La implantación de una renta mínima vital da su primer paso en España con la aprobación de una ayuda puente en el entorno de los 500 euros mensuales, limitada a tres meses. No es éste el objetivo último del vicepresidente Iglesias, quien lidera la presión en el Gobierno para que esta medida prospere.
Su afán es una renta mínima indefinida, de mayor cuantía (hasta 1.000 euros) y que alcance a cerca de 10 millones de personas. Si no la impuso ya, se debe a la imposibilidad de abordar, de forma inminente, los graves problemas que esta decisión suscita.

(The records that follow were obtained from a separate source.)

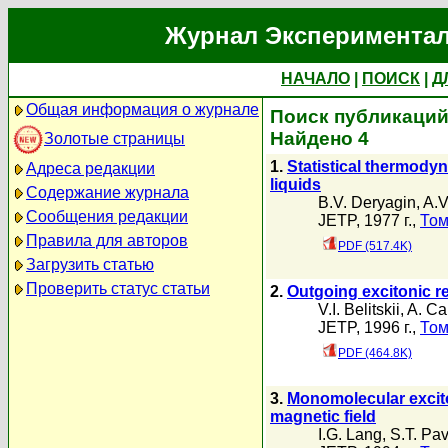
Журнал Экспериментал
НАЧАЛО
|
ПОИСК
|
Д
Общая информация о журнале
Поиск публикаций 
Найдено 4
Золотые страницы
1.
Statistical thermodyna
Адреса редакции
liquids
Содержание журнала
B.V. Deryagin
,
A.V
Сообщения редакции
JETP, 1977 г.,
Том
Правила для авторов
PDF (517.4K)
Загрузить статью
Проверить статус статьи
2.
Outgoing excitonic r
V.I. Belitskii
,
A. Ca
JETP, 1996 г.,
Том
PDF (464.8K)
3.
Monomolecular excito
magnetic field
I.G. Lang
,
S.T. Pav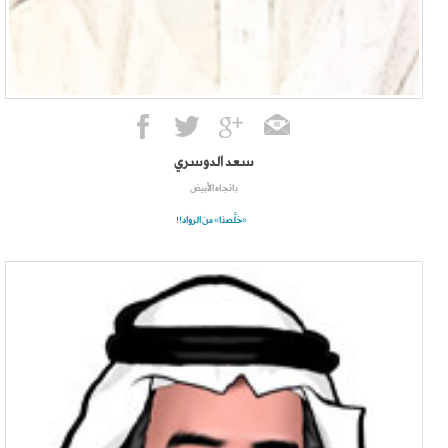
سعد الدوسري
باتجاه الأبيض
«خلَّصنا» من الرواد!!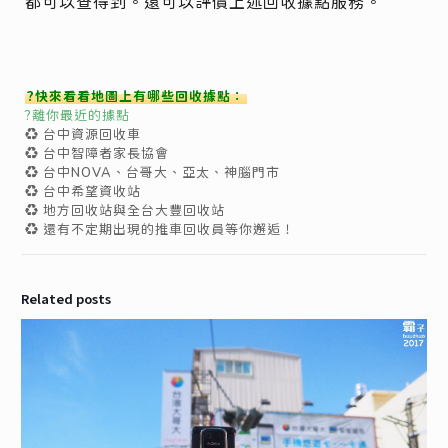
都可以查得到。還可以評價上述回收據點服務。
?快來看看地圖上有哪些回收據點：
?離你最近的據點
♻ 台中資源回收車
♻ 台中智障者家長協會
♻ 台中NOVA、台哥大、亞太、神腦門市
♻ 台中希望資收站
♻ 地方回收站與全台大豐回收站
♻ 還有不定期出現的推車回收員等你邂逅！
Related posts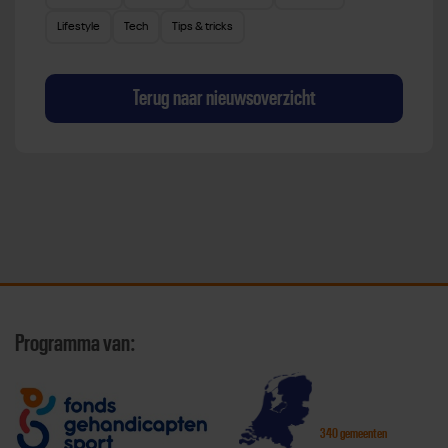
Lifestyle
Tech
Tips & tricks
Terug naar nieuwsoverzicht
Programma van:
340 gemeenten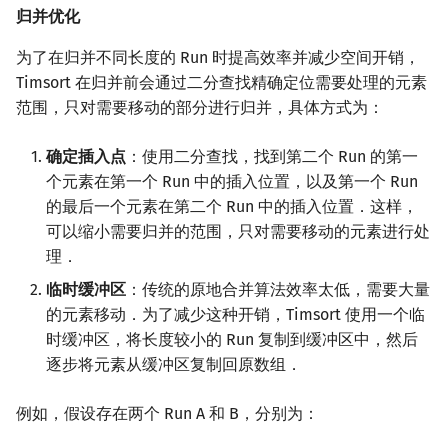
归并优化
为了在归并不同长度的 Run 时提高效率并减少空间开销，
Timsort 在归并前会通过二分查找精确定位需要处理的元素
范围，只对需要移动的部分进行归并，具体方式为：
确定插入点
：使用二分查找，找到第二个 Run 的第一
个元素在第一个 Run 中的插入位置，以及第一个 Run
的最后一个元素在第二个 Run 中的插入位置．这样，
可以缩小需要归并的范围，只对需要移动的元素进行处
理．
临时缓冲区
：传统的原地合并算法效率太低，需要大量
的元素移动．为了减少这种开销，Timsort 使用一个临
时缓冲区，将长度较小的 Run 复制到缓冲区中，然后
逐步将元素从缓冲区复制回原数组．
例如，假设存在两个 Run A 和 B，分别为：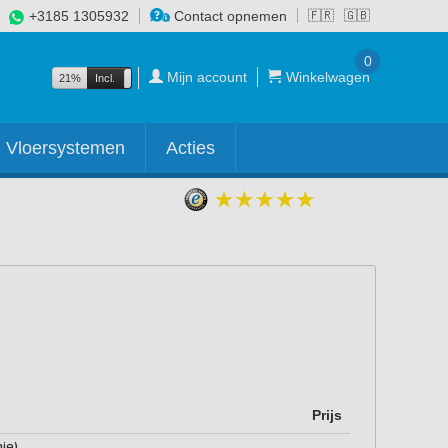
+3185 1305932
Contact opnemen
🇫🇷
🇬🇧
0
Mijn account
Winkelwagen
21%
Incl.
Excl.
Vloersystemen
Acties
Prijs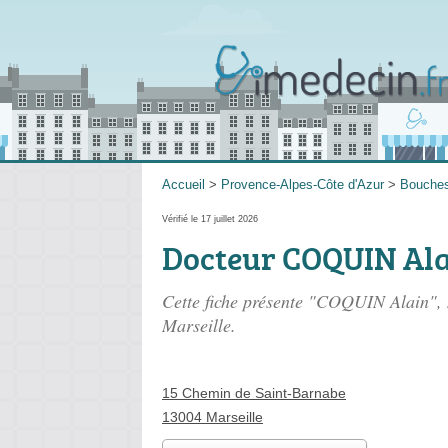
Accueil
>
Provence-Alpes-Côte d'Azur
>
Bouche
Vérifié le 17 juillet 2026
Docteur COQUIN Al
Cette fiche présente "COQUIN Alain", 
Marseille.
15 Chemin de Saint-Barnabe
13004 Marseille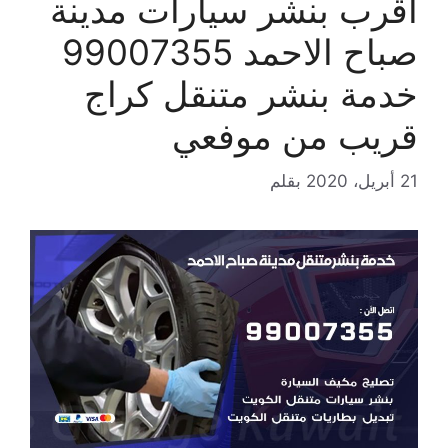
اقرب بنشر سيارات مدينة
صباح الاحمد 99007355
خدمة بنشر متنقل كراج
قريب من موفعي
21 أبريل، 2020
بقلم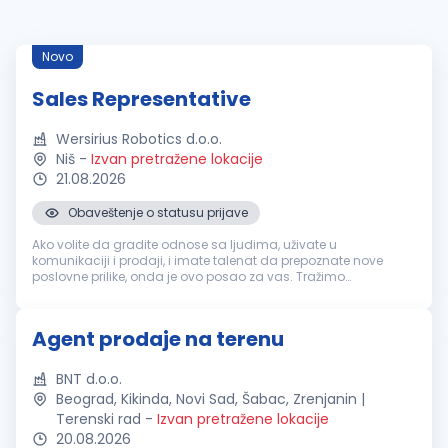
Novo
Sales Representative
Wersirius Robotics d.o.o.
Niš
-
Izvan pretražene lokacije
21.08.2026
Obaveštenje o statusu prijave
Ako volite da gradite odnose sa ljudima, uživate u
komunikaciji i prodaji, i imate talenat da prepoznate nove
poslovne prilike, onda je ovo posao za vas. Tražimo
motivisanu osobu koja će sa sigurnošću i energijom razvijati
mrežu klijenata, nuditi naš...
Agent prodaje na terenu
BNT d.o.o.
Beograd, Kikinda, Novi Sad, Šabac, Zrenjanin |
Terenski rad
-
Izvan pretražene lokacije
20.08.2026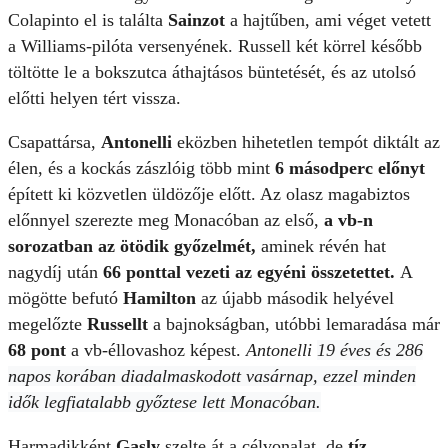
Colapinto el is találta
Sainzot
a hajtűben, ami véget vetett
a Williams-pilóta versenyének. Russell két körrel később
töltötte le a bokszutca áthajtásos büntetését, és az utolsó
előtti helyen tért vissza.
Csapattársa,
Antonelli
eközben hihetetlen tempót diktált az
élen, és a kockás zászlóig több mint
6 másodperc
előnyt
épített ki közvetlen üldözője előtt. Az olasz magabiztos
előnnyel szerezte meg Monacóban az első,
a vb-n
sorozatban az ötödik győzelmét,
aminek révén hat
nagydíj után
66 ponttal vezeti az egyéni összetettet.
A
mögötte befutó
Hamilton
az újabb második helyével
megelőzte
Russellt
a bajnokságban, utóbbi lemaradása már
68 pont
a vb-éllovashoz képest.
Antonelli
19 éves és 286
napos korában diadalmaskodott vasárnap, ezzel minden
idők legfiatalabb győztese lett Monacóban.
Harmadikként
Gasly
szelte át a célvonalat, de
tíz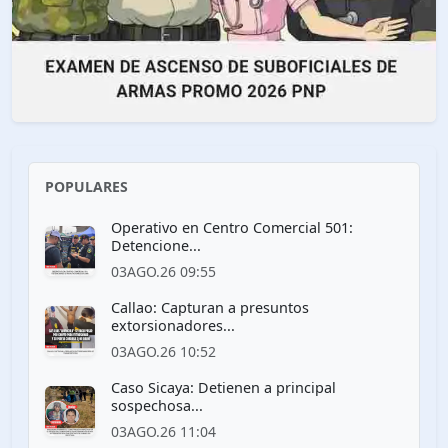
POPULARES
Operativo en Centro Comercial 501:
Detencione...
03AGO.26 09:55
Callao: Capturan a presuntos
extorsionadores...
03AGO.26 10:52
Caso Sicaya: Detienen a principal
sospechosa...
03AGO.26 11:04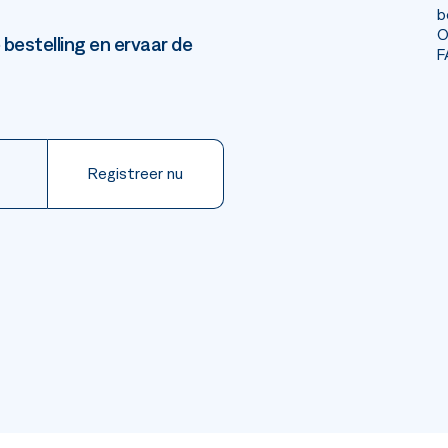
b
O
 bestelling en ervaar de
F
Registreer nu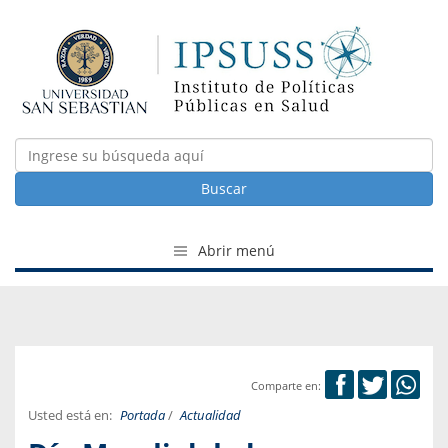
Buscar
Abrir menú
Comparte en:
Usted está en:
Portada
/
Actualidad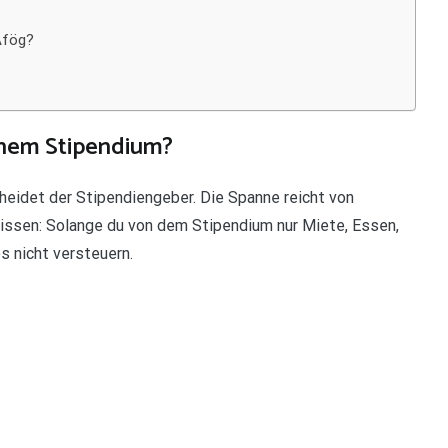
Afög?
inem Stipendium?
eidet der Stipendiengeber. Die Spanne reicht von
wissen: Solange du von dem Stipendium nur Miete, Essen,
 nicht versteuern.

Su elevado gasto creó inquietud en el Ejecutivo mismo, incluso en el ministro Escrivá, pese a que hizo su propia propuesta de renta mínima cuando dirigía la AIReF. Pero más grave es el conflicto entre Administraciones con que amenaza. Será necesaria una invasión de competencias autonómicas más flagrante que la acometida con la privación de fondos para políticas de empleo que han sufrido estos territorios. Ahora se requerirá también que supriman las ayudas para personas en riesgo de exclusión que casi todos ellos tienen en marcha. Se plantearán también, de nuevo, los problemas de impulsar medidas sin contar con el consenso de los actores afectados (CEOE se niega a reunirse con Trabajo, tras haber sido ninguneada). Y, lo que es aún más grave, aboca al reto de hacer frente a un desembolso público extra de 3.500 millones mientras la deuda rebasará el 100% del PIB y el déficit se acercará al 10%.
Solamente los intereses políticos de Pablo Iglesias salen beneficiados con la implantación de la ayuda mínima vital
Y todo ello sin que esta renta contribuya en lo más mínimo al reciclaje y cualificación de los millones de personas que no recuperarán su antiguo trabajo tras la crisis. A todo ello, Iglesias antepone los réditos electorales que busca extraer de su política de subvenciones masivas e insostenibles.